> Excerpted records:
########################################
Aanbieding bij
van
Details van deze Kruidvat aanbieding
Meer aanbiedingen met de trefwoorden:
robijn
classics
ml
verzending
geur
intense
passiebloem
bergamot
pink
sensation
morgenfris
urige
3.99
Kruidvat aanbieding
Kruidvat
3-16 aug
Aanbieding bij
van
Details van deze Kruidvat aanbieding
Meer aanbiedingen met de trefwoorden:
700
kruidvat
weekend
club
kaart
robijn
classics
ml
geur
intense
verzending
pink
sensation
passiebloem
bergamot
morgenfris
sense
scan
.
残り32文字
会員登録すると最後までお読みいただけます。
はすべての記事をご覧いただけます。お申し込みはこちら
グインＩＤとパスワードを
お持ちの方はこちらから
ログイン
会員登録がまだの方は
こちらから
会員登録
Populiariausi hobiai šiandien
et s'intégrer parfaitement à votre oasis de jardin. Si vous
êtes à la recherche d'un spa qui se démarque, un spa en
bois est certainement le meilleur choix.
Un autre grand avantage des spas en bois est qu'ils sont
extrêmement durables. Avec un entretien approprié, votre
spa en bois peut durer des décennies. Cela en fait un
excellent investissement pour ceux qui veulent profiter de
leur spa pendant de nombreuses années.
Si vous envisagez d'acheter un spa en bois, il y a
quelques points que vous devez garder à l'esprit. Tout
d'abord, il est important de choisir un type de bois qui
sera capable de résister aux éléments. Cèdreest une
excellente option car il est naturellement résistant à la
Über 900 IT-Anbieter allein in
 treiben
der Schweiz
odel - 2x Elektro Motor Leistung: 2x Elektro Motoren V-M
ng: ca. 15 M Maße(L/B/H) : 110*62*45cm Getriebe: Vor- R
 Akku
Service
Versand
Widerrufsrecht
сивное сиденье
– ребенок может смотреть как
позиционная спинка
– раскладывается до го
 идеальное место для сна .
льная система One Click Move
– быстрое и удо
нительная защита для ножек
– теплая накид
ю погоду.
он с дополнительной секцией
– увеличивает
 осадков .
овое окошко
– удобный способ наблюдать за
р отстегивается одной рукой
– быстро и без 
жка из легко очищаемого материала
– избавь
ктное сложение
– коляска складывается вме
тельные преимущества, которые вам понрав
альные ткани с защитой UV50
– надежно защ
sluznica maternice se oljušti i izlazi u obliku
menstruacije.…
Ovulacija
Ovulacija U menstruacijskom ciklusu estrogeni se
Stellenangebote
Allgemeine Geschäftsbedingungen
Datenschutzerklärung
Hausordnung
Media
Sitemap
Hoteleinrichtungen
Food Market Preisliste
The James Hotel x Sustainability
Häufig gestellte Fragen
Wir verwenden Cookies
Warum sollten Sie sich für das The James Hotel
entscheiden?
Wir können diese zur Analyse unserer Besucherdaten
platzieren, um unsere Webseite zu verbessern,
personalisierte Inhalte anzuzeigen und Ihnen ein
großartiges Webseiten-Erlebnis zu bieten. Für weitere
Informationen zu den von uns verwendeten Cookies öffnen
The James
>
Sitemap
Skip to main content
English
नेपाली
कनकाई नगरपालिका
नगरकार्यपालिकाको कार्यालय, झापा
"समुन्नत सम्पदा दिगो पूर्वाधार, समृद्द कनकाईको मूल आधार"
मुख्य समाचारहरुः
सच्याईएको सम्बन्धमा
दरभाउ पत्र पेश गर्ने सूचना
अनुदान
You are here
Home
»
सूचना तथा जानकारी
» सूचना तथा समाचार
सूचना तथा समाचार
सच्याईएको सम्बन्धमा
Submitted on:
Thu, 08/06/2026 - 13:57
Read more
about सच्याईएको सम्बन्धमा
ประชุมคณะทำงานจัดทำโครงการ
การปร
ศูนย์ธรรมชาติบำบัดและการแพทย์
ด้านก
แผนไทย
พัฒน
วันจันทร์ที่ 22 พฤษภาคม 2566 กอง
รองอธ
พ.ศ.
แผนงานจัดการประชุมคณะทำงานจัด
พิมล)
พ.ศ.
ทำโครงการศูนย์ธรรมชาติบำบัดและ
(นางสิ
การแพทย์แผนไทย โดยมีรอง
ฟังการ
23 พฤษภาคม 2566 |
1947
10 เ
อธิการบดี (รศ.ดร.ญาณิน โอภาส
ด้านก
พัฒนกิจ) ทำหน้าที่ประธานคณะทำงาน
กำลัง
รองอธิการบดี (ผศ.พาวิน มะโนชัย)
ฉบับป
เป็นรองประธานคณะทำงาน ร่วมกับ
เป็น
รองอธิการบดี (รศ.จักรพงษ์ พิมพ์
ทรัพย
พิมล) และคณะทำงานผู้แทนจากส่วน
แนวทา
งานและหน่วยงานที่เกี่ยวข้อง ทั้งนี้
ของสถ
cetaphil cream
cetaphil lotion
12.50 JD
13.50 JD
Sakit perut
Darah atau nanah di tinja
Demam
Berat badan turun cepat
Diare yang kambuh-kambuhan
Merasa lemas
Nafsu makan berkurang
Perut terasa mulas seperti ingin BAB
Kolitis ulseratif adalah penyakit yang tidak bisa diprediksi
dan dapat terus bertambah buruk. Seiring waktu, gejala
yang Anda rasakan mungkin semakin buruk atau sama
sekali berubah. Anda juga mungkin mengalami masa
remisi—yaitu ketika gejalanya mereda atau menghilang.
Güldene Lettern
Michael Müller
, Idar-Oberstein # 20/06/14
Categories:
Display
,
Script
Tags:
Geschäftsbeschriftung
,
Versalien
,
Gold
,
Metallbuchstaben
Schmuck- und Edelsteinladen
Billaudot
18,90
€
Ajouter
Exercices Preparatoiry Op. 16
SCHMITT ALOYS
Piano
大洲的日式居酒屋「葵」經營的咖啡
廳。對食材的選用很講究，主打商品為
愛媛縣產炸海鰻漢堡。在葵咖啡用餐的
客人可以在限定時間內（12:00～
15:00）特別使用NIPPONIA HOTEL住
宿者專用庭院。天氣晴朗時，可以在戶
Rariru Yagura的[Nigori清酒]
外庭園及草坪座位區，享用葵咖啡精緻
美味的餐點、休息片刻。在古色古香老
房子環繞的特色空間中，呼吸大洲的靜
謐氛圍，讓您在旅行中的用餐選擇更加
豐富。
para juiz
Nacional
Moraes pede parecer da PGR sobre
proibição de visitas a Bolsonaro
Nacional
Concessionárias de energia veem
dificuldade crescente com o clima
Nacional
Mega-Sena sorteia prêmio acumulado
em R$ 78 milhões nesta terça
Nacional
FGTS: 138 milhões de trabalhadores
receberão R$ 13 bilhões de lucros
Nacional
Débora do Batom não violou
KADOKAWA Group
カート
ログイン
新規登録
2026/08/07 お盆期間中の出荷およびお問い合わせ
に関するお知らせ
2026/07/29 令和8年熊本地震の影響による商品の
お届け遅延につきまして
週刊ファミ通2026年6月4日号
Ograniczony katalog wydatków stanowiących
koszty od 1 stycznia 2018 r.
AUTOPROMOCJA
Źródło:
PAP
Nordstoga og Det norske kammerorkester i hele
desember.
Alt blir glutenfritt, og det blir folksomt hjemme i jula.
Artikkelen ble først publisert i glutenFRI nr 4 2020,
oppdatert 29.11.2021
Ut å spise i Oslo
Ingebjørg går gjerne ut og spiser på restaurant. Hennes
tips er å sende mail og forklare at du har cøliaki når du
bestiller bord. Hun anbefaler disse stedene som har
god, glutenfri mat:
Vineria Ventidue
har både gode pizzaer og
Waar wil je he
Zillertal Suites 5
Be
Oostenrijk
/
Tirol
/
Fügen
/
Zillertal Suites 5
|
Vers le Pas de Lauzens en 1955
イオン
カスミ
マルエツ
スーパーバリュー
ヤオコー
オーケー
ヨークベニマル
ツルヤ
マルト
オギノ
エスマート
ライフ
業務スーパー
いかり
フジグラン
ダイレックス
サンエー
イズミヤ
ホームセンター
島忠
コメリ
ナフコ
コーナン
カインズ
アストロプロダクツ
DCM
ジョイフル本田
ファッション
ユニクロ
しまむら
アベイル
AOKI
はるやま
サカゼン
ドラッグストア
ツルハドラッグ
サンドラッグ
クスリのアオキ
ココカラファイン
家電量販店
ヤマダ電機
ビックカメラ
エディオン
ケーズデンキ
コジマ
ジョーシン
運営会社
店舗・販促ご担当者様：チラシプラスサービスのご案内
########################################
> Work request:
Copy out each line of the listing that contains the word "Anda".

> Answer for this exercise:
yang Anda rasakan mungkin semakin buruk atau sama
sekali berubah. Anda juga mungkin mengalami masa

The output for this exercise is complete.